The 2019 TTAP curriculum included a new “Technology Transfer Boot Camp,” a series of intensive hands-on training sessions to kick-start the program and equip Ambassadors with skills immediately applicable to their T2 training. Additionally, the program organizers developed a “Perfecting Your Pitch” workshop and “Pitch Practice” sessions for Ambassadors to learn how to effectively communicate a technology’s value to a business audience.
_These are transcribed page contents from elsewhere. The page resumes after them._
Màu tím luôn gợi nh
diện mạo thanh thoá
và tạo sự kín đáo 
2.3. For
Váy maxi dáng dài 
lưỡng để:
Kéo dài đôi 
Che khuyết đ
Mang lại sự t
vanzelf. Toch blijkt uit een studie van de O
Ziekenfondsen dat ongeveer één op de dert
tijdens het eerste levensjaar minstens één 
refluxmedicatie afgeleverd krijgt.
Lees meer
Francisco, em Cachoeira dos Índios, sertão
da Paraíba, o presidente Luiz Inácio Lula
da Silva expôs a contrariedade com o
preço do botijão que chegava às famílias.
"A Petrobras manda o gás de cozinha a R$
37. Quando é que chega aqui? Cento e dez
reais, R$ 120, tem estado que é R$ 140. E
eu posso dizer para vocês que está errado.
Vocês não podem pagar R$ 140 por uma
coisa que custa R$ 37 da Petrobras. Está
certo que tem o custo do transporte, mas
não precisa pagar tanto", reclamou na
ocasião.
During the boot camp, Ambassadors go through the T2 process and receive training in targeted marketing, commercial analysis, invention analysis and patenting decision-making. Subject matter experts — such as federal economic development professionals, investors, entrepreneurs and a communications consultant — share experiences and insights that Ambassadors would not otherwise encounter. After the boot camp, T2 managers and Ambassadors meet monthly for in-depth discussions of T2 topics.
The conclusions from the Ambassador’s analyses broadened another lab’s perspective on NCI technologies and formed the basis for submission to a seed-investment program.
These TTAP components supplement an Ambassador’s technology transfer training with networking, discovery-to-market knowledge, communication skills and the opportunity to apply those skills.
Successful outcomes include multiple invention disclosures and transactional agreements initiated by Ambassadors, dozens of analyses and presentations informing NIH patent investment decisions, and improved marketing campaigns for NIH technologies.
One Ambassador used skills gained in TTAP training (competitive analysis, effective communication, etc.) to triage his research for a prospective new invention. The Ambassador submitted an invention disclosure to NCI’s Technology Transfer Center, and patent protection was pursued.
During another Ambassador’s T2 training, a competitive market analysis was conducted for active NCI technologies outside the Ambassador’s field of expertise. The conclusions from the Ambassador’s analyses broadened another lab’s perspective on NCI technologies and formed the basis for submission to a seed-investment program.
TTAP is career-influencing. Since participating in the program, multiple Ambassadors have transitioned their careers into technology transfer and related professions such as patent agents, clinical and corporate contract resource managers at universities, and federal health science analysts.